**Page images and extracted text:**
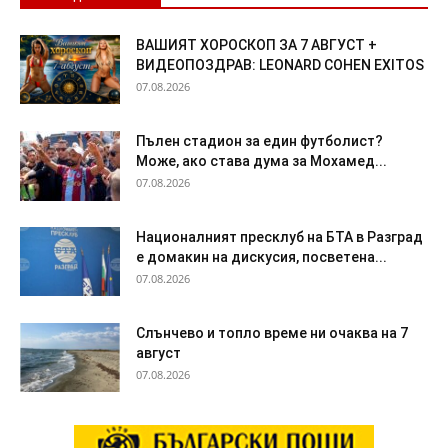
ВАШИЯТ ХОРОСКОП ЗА 7 АВГУСТ +
ВИДЕОПОЗДРАВ: LEONARD COHEN EXITOS
07.08.2026
Пълен стадион за един футболист?
Може, ако става дума за Мохамед...
07.08.2026
Националният пресклуб на БТА в Разград
е домакин на дискусия, посветена...
07.08.2026
Слънчево и топло време ни очаква на 7
август
07.08.2026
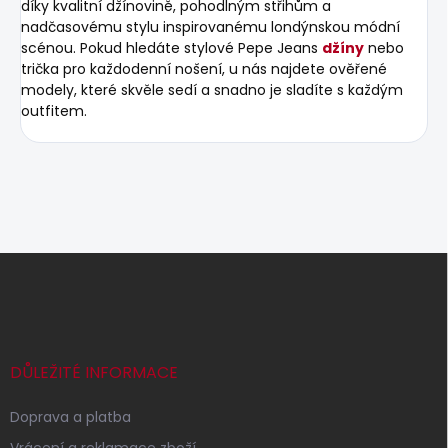
díky kvalitní džínovině, pohodlným střihům a
nadčasovému stylu inspirovanému londýnskou módní
scénou. Pokud hledáte stylové Pepe Jeans
džíny
nebo
trička pro každodenní nošení, u nás najdete ověřené
modely, které skvěle sedí a snadno je sladíte s každým
outfitem.
Z
á
p
a
t
í
DŮLEŽITÉ INFORMACE
Doprava a platba
Vrácení a reklamace zboží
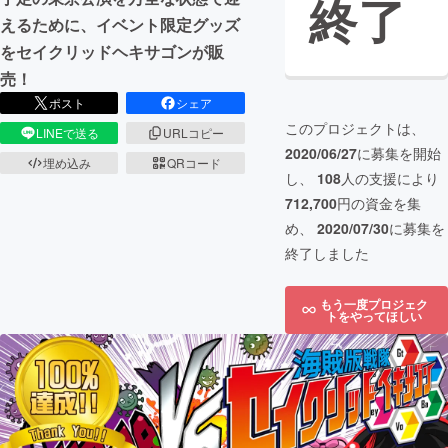
終了
えるために、イベント限定グッズ
をセイクリッドヘキサゴンが販
売！
ポスト
シェア
このプロジェクトは、
LINEで送る
URLコピー
2020/06/27
に募集を開始
埋め込み
QRコード
し、
108
人の支援により
712,700
円の資金を集
め、
2020/07/30
に募集を
終了しました
もう一度プロジェク
トをやってほしい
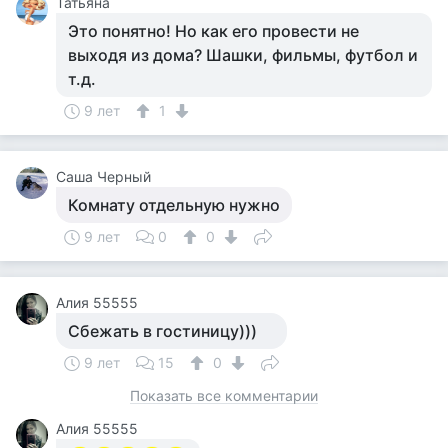
Татьяна
Это понятно! Но как его провести не
выходя из дома? Шашки, фильмы, футбол и
т.д.
9 лет
1
Саша Черный
Комнату отдельную нужно
9 лет
0
0
Алия 55555
Сбежать в гостиницу)))
9 лет
15
0
Показать все комментарии
Алия 55555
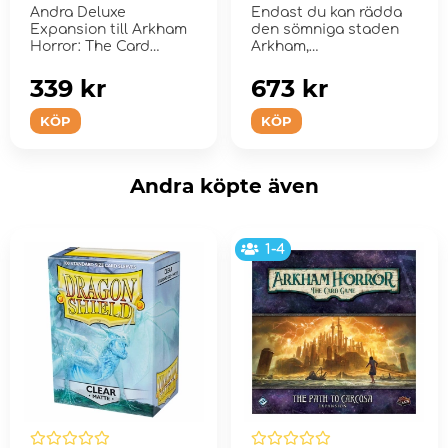
Andra Deluxe
Endast du kan rädda
Expansion till Arkham
den sömniga staden
Horror: The Card
Arkham,
Game.
Massachusetts.
339 kr
673 kr
KÖP
KÖP
Andra köpte även
1-4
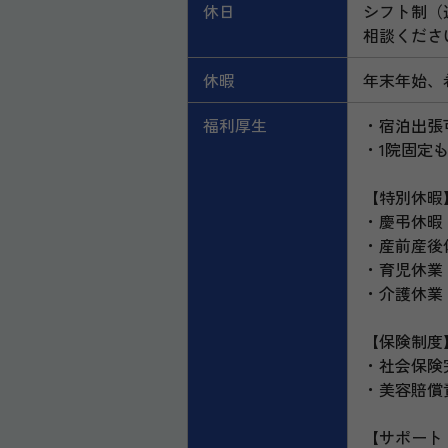
休日
シフト制（
相談くださ
休暇
年末年始、
福利厚生
・宿泊出張可
・1院固定
【特別休暇
・慶弔休暇
・産前産後
・育児休業
・介護休業
【保険制度
・社会保険
・美容賠償
【サポート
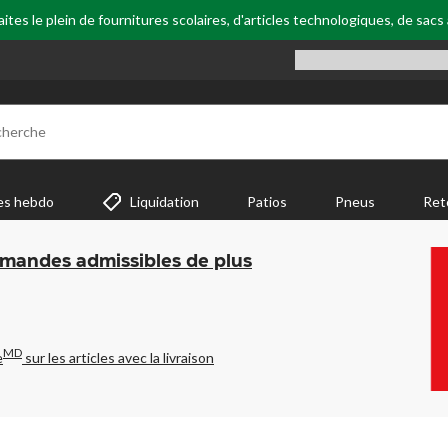
tes le plein de fournitures scolaires, d'articles technologiques, de sacs
cherche
es hebdo
Liquidation
Patios
Pneus
Ret
mmandes admissibles de plus
MD
e
sur les articles avec la livraison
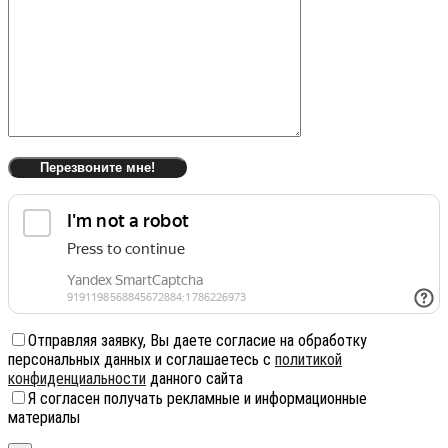
Отправляя заявку, Вы даете согласие на обработку
персональных данных и соглашаетесь с
политикой
конфиденциальности
данного сайта
Я согласен получать рекламные и информационные
материалы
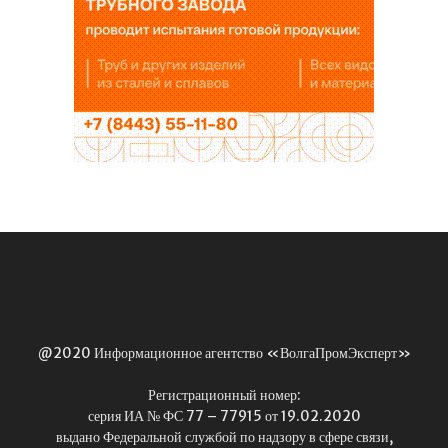
@2020 Информационное агентство «ВолгаПромЭксперт»
Регистрационный номер:
серия ИА № ФС 77 – 77915 от 19.02.2020
выдано Федеральной службой по надзору в сфере связи,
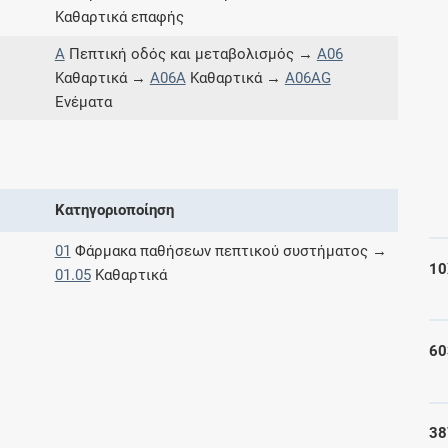
Καθαρτικά επαφής
Μοιραζόμαστε μαζί σας γεγονότα της
πορείας του Galinos.gr από το 2011 μέχρι
A
Πεπτική οδός και μεταβολισμός →
A06
σήμερα
Καθαρτικά →
A06A
Καθαρτικά →
A06AG
Ενέματα
Κατηγοριοποίηση
01
Φάρμακα παθήσεων πεπτικού συστήματος →
10
01.05
Καθαρτικά
60
38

**TASK PROMPT:**
The lines above that hold the word "Καθαρτικά" need counting; write the count and nothing more.

**WRITTEN RESPONSE:**
4